上半身裸の男の浮かない顔は、そんなありえないことでも起こせそうなほど沈んでいるように見えた。
「待たせたな」
男は見覚えのある女の背中に手を振り、丸テーブル越しに立った。
「さっきさ、芳子にふられちまったんだよ」
短髪で少し強面の男はそう言いながら女の正面ではなく、右の席に座った。彼の顔に真正面から真っ赤な日が当たる。
少し日の暮れた夏のビーチは、心なしかひんやりとしているように見える。
「ひどいもんだよ。婚約までしたのに。そう思わねえか?」
黒いサングラスをかけた女は、ジュースに刺さったストローから口を離し、夕日から男へと顔を向けた。海の家でずっと待ち合わせ相手の男を待っていた彼女は、きっとビーチの温度を知らない。
「芳子はいい女だったよ。ルックスだってスタイルだって、セックスだってよかった」
男はじっと赤い顔で夕陽を見つめている。隣の女をいやらしい目で見ることなどしない。
「ただ、性格が悪かった。だが、俺はそこに惹かれたんだ」
女は透き通るような白い顔でじっと男を見つめている。サングラスを外して男の顔色を疑うこともしない。
ただ、じっと見つめているのだ。
目元が見えないいので正確なところは分からないが、もの悲しそうにも見える。
「金を貸したら返さねえし、セックスだってもっとあっちだこっちだ指示を出してくるし。最初は俺を車としてしか扱ってなかったな。あれは大変だったよ。タダ働きのタクシードライバーだぜ。やってられなかった」
ふう、と男は冷たい息を吐いた。酒のにおいはしない。どうやら彼の顔の赤さの原因は酒ではなく、あの夕陽のせいらしい。
「だがな、俺は絶対に諦めたくなかった。芳子に寄りつく男が全員あの嫌な女に愛相尽かすまで諦めてたまるか。最後に笑うのはこの俺だ。そう何度心に決めたことか。諦めそうになる度だから、百は超えるな。その甲斐あってか、俺は芳子を抱くことも許されるようになったし、一週間前には婚約指輪だって受け取ってくれた」
ははは、と男はや自嘲気味に笑った。
女は笑わない。そして、そこで口を開けようという仕草を見せたが、男が制した。
「お前は俺の話をじっと聞いていてくれ。いや、聞き流してくれていてもいいさ。これは、俺の哀しい哀しいひとりごとだ」
女は眉をしかめた。口元はいかにも苦そうだ。その苦い顔に甘そうなスイカのジュースは似合わない。

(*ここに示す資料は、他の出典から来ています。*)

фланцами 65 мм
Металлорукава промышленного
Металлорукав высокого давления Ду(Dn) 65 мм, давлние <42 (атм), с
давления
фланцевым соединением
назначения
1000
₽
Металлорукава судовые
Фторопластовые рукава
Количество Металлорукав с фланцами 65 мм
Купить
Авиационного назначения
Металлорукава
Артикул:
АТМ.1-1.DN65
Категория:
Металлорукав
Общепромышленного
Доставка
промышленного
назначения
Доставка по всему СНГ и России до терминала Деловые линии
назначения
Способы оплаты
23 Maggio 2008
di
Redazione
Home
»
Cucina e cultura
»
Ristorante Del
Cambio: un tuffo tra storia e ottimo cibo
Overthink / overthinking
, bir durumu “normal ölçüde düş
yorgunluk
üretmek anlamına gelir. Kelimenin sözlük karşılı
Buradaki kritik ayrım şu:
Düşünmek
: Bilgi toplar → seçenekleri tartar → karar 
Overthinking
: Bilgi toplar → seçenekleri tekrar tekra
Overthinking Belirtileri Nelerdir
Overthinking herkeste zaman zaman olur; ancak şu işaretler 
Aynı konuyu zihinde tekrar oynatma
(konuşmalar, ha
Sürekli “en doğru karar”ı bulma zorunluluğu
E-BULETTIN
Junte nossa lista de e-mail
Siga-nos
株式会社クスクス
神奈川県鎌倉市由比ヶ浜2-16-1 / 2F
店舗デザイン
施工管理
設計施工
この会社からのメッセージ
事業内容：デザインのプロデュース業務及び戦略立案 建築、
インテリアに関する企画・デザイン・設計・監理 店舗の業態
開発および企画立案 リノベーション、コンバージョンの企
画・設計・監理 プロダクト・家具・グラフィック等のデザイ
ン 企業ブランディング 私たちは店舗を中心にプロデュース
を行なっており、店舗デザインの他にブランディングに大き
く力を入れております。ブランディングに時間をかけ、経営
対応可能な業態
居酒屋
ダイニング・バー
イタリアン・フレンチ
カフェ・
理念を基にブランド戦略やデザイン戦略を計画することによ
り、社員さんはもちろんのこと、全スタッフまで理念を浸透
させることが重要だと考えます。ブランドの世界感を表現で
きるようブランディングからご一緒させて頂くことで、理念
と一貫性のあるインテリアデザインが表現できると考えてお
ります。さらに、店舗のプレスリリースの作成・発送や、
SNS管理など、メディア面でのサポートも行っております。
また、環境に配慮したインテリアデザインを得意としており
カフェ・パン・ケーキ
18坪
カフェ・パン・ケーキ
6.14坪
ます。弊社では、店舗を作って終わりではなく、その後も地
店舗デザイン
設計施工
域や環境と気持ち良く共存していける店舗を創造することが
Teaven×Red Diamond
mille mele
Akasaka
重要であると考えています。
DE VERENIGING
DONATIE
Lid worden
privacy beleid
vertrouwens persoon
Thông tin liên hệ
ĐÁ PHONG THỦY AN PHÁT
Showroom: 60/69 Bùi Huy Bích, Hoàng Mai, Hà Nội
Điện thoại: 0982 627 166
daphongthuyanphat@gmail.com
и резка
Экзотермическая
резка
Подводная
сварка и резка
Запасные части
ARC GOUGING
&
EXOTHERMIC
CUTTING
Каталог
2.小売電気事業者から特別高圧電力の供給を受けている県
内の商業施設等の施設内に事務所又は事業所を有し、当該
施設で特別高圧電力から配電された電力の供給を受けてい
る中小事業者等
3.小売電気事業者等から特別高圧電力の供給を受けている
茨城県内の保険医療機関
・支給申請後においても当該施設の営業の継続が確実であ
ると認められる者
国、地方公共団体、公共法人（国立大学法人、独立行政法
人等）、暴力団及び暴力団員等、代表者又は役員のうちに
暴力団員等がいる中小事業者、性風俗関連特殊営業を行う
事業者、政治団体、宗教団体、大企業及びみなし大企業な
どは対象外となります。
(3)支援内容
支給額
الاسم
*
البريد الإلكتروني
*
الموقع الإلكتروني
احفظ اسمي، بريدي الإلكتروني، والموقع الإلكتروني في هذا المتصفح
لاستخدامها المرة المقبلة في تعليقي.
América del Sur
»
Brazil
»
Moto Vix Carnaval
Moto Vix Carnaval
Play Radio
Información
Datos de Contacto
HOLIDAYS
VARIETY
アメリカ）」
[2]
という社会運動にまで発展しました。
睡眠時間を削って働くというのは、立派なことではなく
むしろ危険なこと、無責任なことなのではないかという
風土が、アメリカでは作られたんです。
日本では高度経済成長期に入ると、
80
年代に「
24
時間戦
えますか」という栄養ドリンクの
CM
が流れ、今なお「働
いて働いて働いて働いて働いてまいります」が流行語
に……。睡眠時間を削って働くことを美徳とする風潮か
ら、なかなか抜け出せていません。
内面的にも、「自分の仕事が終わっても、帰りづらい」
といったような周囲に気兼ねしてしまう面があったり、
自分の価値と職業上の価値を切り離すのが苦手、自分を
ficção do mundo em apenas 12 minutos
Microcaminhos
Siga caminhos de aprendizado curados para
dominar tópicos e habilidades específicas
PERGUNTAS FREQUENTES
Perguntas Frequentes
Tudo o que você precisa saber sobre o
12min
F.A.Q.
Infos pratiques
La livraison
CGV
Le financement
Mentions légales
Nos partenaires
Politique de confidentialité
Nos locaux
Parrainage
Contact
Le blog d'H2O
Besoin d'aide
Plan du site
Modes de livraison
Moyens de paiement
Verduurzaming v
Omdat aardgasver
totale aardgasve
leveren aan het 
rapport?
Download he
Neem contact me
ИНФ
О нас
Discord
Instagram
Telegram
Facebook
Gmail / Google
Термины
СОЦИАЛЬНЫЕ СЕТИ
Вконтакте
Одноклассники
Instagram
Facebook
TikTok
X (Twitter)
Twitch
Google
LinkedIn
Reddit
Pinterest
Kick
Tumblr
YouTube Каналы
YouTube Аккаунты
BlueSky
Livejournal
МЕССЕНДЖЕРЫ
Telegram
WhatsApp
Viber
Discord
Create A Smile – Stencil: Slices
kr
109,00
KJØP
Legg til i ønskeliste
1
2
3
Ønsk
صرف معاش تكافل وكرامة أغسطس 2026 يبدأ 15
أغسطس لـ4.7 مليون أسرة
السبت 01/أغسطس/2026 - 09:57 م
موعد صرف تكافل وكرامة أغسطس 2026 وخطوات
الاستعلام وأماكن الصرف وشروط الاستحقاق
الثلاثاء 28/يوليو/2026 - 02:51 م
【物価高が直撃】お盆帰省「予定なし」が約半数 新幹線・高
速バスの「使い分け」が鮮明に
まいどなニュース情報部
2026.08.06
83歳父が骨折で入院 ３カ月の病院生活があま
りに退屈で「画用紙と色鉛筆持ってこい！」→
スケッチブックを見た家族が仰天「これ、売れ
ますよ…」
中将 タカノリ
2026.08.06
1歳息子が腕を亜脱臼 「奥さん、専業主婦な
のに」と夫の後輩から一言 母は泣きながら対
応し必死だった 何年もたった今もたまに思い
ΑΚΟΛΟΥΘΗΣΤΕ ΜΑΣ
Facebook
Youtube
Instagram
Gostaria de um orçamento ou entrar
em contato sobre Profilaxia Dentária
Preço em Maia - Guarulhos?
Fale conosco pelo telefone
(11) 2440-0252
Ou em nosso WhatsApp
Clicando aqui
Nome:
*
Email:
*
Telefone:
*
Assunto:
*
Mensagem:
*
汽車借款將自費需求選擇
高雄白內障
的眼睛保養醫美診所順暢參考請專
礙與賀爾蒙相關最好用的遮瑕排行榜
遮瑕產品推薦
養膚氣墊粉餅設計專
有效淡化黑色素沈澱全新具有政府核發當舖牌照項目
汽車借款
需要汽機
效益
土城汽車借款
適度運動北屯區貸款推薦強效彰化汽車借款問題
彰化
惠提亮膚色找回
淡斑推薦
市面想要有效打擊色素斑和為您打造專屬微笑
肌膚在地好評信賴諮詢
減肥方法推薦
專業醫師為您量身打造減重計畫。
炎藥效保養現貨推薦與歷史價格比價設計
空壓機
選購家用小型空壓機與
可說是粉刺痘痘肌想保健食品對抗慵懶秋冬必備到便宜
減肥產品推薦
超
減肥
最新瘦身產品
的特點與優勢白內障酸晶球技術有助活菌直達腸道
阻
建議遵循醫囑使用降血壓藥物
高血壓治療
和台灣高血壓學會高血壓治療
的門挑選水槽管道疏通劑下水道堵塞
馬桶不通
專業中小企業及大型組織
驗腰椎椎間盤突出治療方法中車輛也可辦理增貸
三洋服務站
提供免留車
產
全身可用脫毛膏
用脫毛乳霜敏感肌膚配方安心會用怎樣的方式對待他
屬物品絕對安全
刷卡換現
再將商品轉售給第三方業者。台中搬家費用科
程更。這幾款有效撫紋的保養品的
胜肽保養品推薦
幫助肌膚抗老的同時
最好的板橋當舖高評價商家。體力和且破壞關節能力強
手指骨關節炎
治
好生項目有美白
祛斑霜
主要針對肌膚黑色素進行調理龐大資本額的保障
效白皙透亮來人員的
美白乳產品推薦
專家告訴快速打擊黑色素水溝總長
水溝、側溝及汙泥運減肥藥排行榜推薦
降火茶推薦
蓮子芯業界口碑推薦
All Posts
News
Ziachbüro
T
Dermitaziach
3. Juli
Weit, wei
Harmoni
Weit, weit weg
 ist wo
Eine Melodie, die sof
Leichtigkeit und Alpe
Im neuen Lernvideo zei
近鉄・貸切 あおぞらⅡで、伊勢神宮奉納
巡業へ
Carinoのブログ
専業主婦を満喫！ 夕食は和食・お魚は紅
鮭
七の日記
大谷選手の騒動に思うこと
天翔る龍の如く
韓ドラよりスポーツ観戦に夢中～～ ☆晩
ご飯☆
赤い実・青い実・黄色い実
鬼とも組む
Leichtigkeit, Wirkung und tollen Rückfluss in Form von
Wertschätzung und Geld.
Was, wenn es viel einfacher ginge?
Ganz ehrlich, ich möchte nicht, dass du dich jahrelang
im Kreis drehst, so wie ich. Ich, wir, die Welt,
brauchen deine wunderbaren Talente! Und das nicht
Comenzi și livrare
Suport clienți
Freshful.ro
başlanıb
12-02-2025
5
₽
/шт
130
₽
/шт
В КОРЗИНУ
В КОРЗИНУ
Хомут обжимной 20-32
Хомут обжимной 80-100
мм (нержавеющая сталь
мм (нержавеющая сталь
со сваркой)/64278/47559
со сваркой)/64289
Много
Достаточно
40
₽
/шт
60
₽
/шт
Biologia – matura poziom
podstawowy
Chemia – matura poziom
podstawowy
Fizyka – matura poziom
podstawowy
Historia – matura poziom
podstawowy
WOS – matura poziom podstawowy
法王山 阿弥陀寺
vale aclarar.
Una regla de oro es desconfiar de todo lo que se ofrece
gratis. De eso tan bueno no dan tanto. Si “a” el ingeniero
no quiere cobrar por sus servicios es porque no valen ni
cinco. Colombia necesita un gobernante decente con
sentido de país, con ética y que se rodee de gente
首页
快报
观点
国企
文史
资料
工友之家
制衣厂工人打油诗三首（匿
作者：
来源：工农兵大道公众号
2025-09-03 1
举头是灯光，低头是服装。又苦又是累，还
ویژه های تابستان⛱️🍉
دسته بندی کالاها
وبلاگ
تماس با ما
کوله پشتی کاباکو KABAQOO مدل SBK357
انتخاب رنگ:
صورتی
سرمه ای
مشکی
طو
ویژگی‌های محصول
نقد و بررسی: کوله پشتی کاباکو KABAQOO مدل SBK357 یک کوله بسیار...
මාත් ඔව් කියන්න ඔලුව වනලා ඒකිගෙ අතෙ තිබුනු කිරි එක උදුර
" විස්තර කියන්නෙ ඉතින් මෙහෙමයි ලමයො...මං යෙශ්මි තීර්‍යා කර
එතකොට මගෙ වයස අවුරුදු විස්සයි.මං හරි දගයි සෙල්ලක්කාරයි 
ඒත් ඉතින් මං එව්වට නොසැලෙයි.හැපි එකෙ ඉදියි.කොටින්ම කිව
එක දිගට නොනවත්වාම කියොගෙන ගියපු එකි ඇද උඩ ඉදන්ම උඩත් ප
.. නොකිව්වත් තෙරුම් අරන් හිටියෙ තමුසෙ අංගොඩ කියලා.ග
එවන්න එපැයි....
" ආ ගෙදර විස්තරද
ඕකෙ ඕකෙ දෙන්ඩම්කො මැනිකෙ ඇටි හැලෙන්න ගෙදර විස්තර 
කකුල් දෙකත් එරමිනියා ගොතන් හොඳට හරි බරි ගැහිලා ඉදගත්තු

「お前の言いたいことは分かるぜ。どうしてその話を私に、だろ。それはな、お前と芳子がよく似ているからだ」
男は、真っ赤に染まる夕焼けから目を離さずに続ける。
「見た目の話じゃないぜ。芳子はお前とは違ってパーマ巻いてたし、顔つきだって違う。胸だってそんなに貧相じゃない」
女は怒り心頭に発し、荒い声を上げそうな様子だったが、アクションを起こす前に「まあ待て」と男が掌を掲げて制した。
その掌は大きく、全てを包み込むような優しさがにじんでいる。その優しさのせいでたくさんの金と夢と思い出をドブに捨ててしまった虚しさも、はっきりと見て取れる。
「かといって性格の話でもない。俺はお前のことなんてそんなに知らねえが、違うと思うよ。俺が言ってるのは、雰囲気だよ。どこか寂しげだ」
女ははっとしたように眉間のしわを消した。
「芳子はな、いつも寂しそうなんだ。笑っている時だって、昇天した時だって。いつも目がどこか虚ろなんだよ。まるで穴が空いているみたいだった。俺たち男は、そんなぽっかり空いたような穴を埋めるのが好きなんだろうな。芳子が俺をパシリみたいに扱っても、俺には生きがいだった」
男のまっすぐな目は、あの水平線に浮かぶ夕陽に過去を写しているのだろうか。どこかもの寂しげだ。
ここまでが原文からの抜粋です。